--- What needs to be done ---
Each line in the records below, from the one that contains "You are a GUI" to the one that contains "Документация", should be reproduced exactly, the first and last included.

--- Data to process ---
..............................
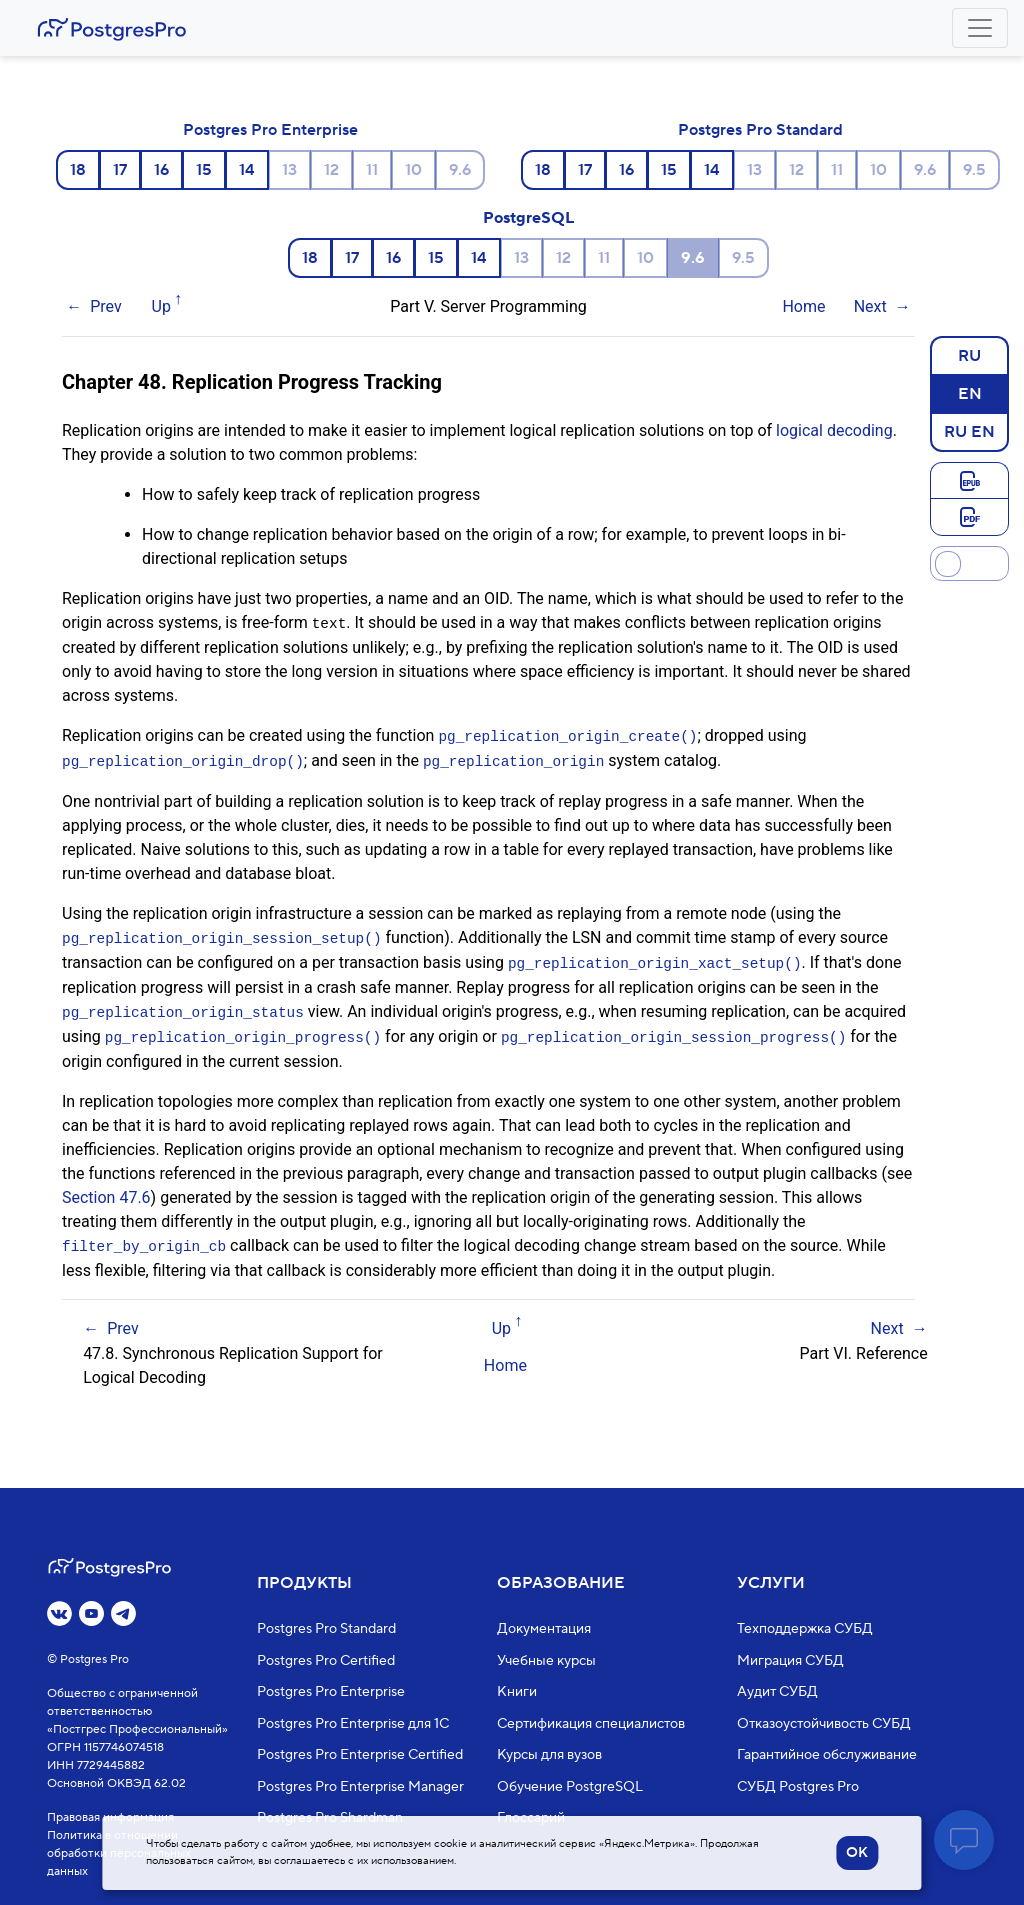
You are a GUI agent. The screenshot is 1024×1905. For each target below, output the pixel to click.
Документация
..............................
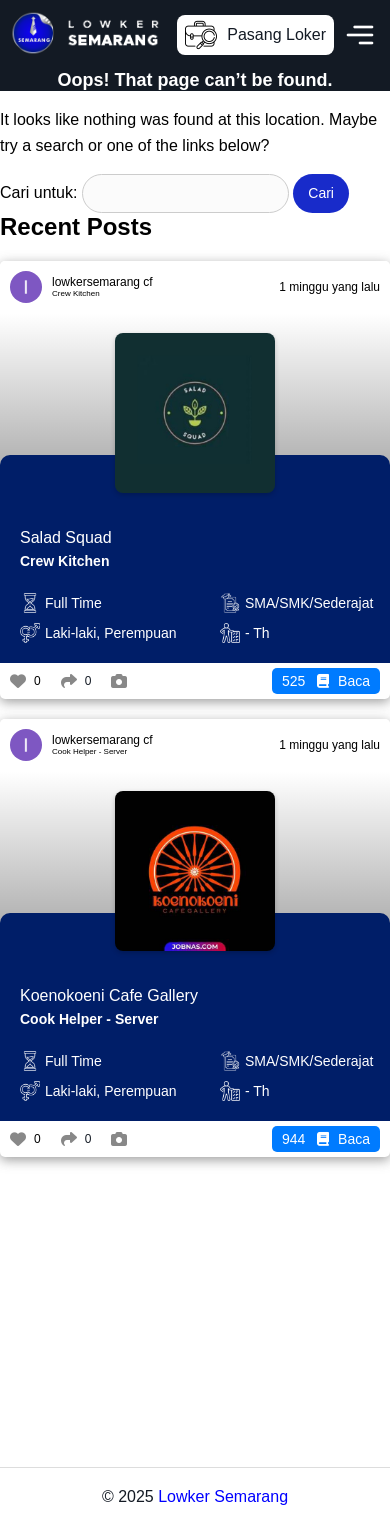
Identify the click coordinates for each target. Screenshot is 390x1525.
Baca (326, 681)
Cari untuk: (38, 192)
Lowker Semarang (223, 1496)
..............................
--- Exercise answer ---
You are a GUI agent. The screenshot is 1024×1905. For each target below, output the pixel to click.
Документация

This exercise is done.